If John McCain accepts public financing for his general election campaign, and the Democratic nominee does not, the Democratic Party will lose the moral high ground, and much credibility, on campaign finance reform. That McCain is a liar and a hypocrite won’t matter. What will matter is that the Democratic nominee will be opting out, while the Republican nominee won’t be. Many are saying we should not cede the financial lead, now that the internet and a cratering Republican Party have handed it to us, but accepting that argument would only prove that campaign finance reform was always about the politics of being financially behind, rather than about the principle of creating a politics of people. Big Tent’s ideal of full public financing will never come to be because campaign finance reform will be, effectively, dead.

As I’ve previously pointed out, John Edwards had less than half as much campaign money as did Hillary Clinton and Barack Obama; and the rest of the candidates had much much less. Similarly, it’s no coincidence that Obama’s emergence as the clear Democratic frontrunner came as he vastly outspent Clinton, after Super Tuesday; and as they court the increasingly important Superdelegates, he has given more than three times as much money as has Clinton to those Superdelegates who are elected officials. Forget debates, speeches, policy statements, and stands on the issues, the Democratic nomination is being determined by nothing other than money.
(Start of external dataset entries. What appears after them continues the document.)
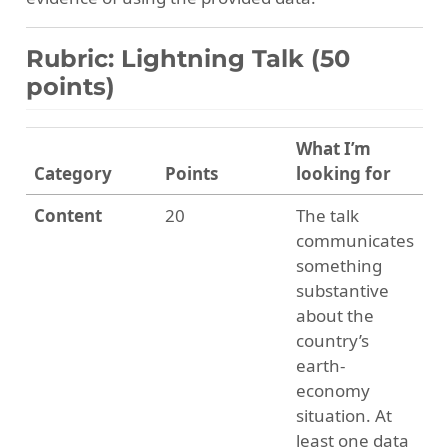
Rubric: Lightning Talk (50
points)
What I’m
Category
Points
looking for
Content
20
The talk
communicates
something
substantive
about the
country’s
earth-
economy
situation. At
least one data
How Dare Brown People Participate In Politics?

If the point is that money corrupts politics, well duh. But the choice of example by the Washington Post bothers me a great deal:

Clinton's success in this unlikely setting is based almost entirely on her friendship with one man, McAllen developer Alonzo Cantu. A self-made millionaire who once picked grapes on the migratory farm labor circuit, Cantu persuaded more than 300 people in Hidalgo County, where the median household income in 2006 was $28,660, to write checks ranging from $500 to $2,300 to the senator from New York.

Cantu offers a simple explanation for what he's doing for Clinton. “To me, there's two things that will keep us from being ignored,” he said. “Money and votes. I think we've shown we can raise money. That will get us attention, or at least get us a seat at the table, get us in the room.”

Gawd forbid a self made Latino, an American citizen, involve himself in the political process by raising money. Does the Washington Post think this is a unique or even an unflattering story? In a way it is, to them.

Look, I am for complete public financing of political campaigns myself. But until that is even remotely a reality, Latinos, just like everyone else, will and MUST participate in the political system as it exists. To single Cantu out, as the WaPo does, is patronizing at best, racist at worst.

For comparison, consider how the same WaPo reporter covered white people bundling money for Obama:

They had a second dinner a few weeks later. This time Obama, Smoot and a small group of New Yorkers joined them to talk about how they would tap Manhattan for campaign funds. Wolf was on board and was on his way to becoming one of the senator's most prolific fundraisers.

As Obama's announcement neared, his outreach intensified.

. . .  By early February, Obama had recruited billionaire hotel heiress Penny Pritzker to head his national finance team. The two had met when Michelle Obama's brother was coaching her children's basketball team, and they became friendly before Obama launched his political career.

. . . Obama also landed several Kerry bundlers, including Silicon Valley venture capitalist Mark Gorenberg, and lured two former fundraisers of Bill Clinton's, Boston financier Alan Solomont and New York investment manager Orin Kramer. Solomont said he was surprised by the notice his decision received. “I wasn't looking to make a statement about the Clintons,” he said. “My decision wasn't in any way based on less affection or respect for her. [Obama] just had this energy. I could tell this was going to be something different.”

I am sure access had nothing to do with white man Solomont's decision to bundle for Obama. Riiiiight.

Let's be clear, Cantu operates entirely within the law. Does not even come close to skirting it. But yet, this is supposed to be an unflattering piece. Shame on the Washington Post.